Is Pirelli get rubbered out?
19 April 2013
I get confused by those who continually moan about the rules and regulations of Formula 1? The rules are agreed by the teams, the Federation, the Technical working Group and who knows, perhaps even the Pope. It seems that TOO much entertainment it a problem now ? Some of the old farts can’t catch up n their Sunday afternoon nap now because you can’t just watch the start and the finish of the race anymore. You have to watch the whole thing because it is so damn exciting!
Nothing in life is perfect and the same is true about F1. There are things that can be tweaked in Formula 1 at the moment however there are many many things to think about when changes are made or discussed to be made.
Formula 1 is the pinnacle of motorsport. It is the epitome of perfection and much of the technology used in F1 gravitates down into the use of our daily vehicles. With this in mind, let’s look forward and not backwards. If you like or want retro racing then I suggest go to the many Historic race weekends around the world and enjoy the world that was. I love watching historic cars but mainly t see how things have progressed from then until today. Today’s F1 is brilliant and should be embraced. But, it is not perfect.
Let me talk about the introduction of DRS and Pirelli’s re-introduction back into F1 recently. Pirelli were mandated to make a tyre that would wear out quicker than those made by Bridgestone. As a company, I am sure that Pirelli thought long and hard about the challenge. Do they try and help make formula 1 more entertaining or do they for the corporate route and ensure that their name is synonymous with quality and durability? They accepted the riskier challenge and it has been admirable and brilliant for the sport. Of course, it is not perfect but they have done what has been asked of them. If you look back at the Chinese GP this year, we had a myriad of tyre strategies and a lot of pit stops.
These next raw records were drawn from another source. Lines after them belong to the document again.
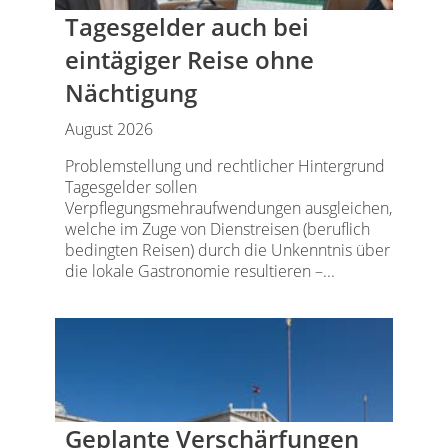
Tagesgelder auch bei
eintägiger Reise ohne
Nächtigung
August 2026
Problemstellung und rechtlicher Hintergrund
Tagesgelder sollen
Verpflegungsmehraufwendungen ausgleichen,
welche im Zuge von Dienstreisen (beruflich
bedingten Reisen) durch die Unkenntnis über
die lokale Gastronomie resultieren –...
Geplante Verschärfungen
This added to the tension and excitement and the result was another great race. There was one problem I had with the race though and the tyres. The Pirelli choices for the race were the soft and medium compounds. Now, had the weather been the same as in 2012, we would have seen the soft tyre lasting a lot longer than 5 laps. The weather had a factor. Had Pirelli given us the medium and hard compound tyres for the race, I can guarantee you that we would have had a one stop race and it would have been processional. You cannot blame Pirelli for the weather but I do think they need to perhaps change the compound slightly so that the soft tyre does last longer regardless of the weather conditions. Pirelli have said they will re-look at the tyre compounds once they get back to Europe. I beg Pirelli to remain aggressive for the remainder of the season. Since their return to F1 we have seen some of the most incredible racing and races in recent memory. Well done to them.
The DRS (Drag reduction system) is in simple terms and open flap for the following car to deploy which reduces the drag and allows for easier overtaking. This system may only be deployed in certain designated areas of the circuit as specified by the FIA. In China we had two DRS zones. The Chinese Shanghai circuit has a massively long back straight. It is actually too long. I say this because the car set-up for this track doesn’t allow an F1 car to just reduce wing and to go as fast as possible. The tricky corners in Shanghai means there has to be quite a big compromise between straight line speed and cornering ability. What happens is that most of the cars are on the rev limiter as they go down that straight. The DRS helps significantly on that part of the track. If you noticed, most overtakes on that straight are done right at the activation zone and not at the end of the straight purely because of the cars being at their limit. The second DRS zone is down the main straight and if you get a food exit out of the last corner then you can gain back the position you lost on the back straight. Thrilling stuff in my opinion.
With a few tweaks here and here , I really don’t have a problem with the way things are at present.
I do fear that if Pirelli keep getting knocked for doing their job, they might withdraw and we will have a Korean tyre coming in to F1; that is if there is still Korea.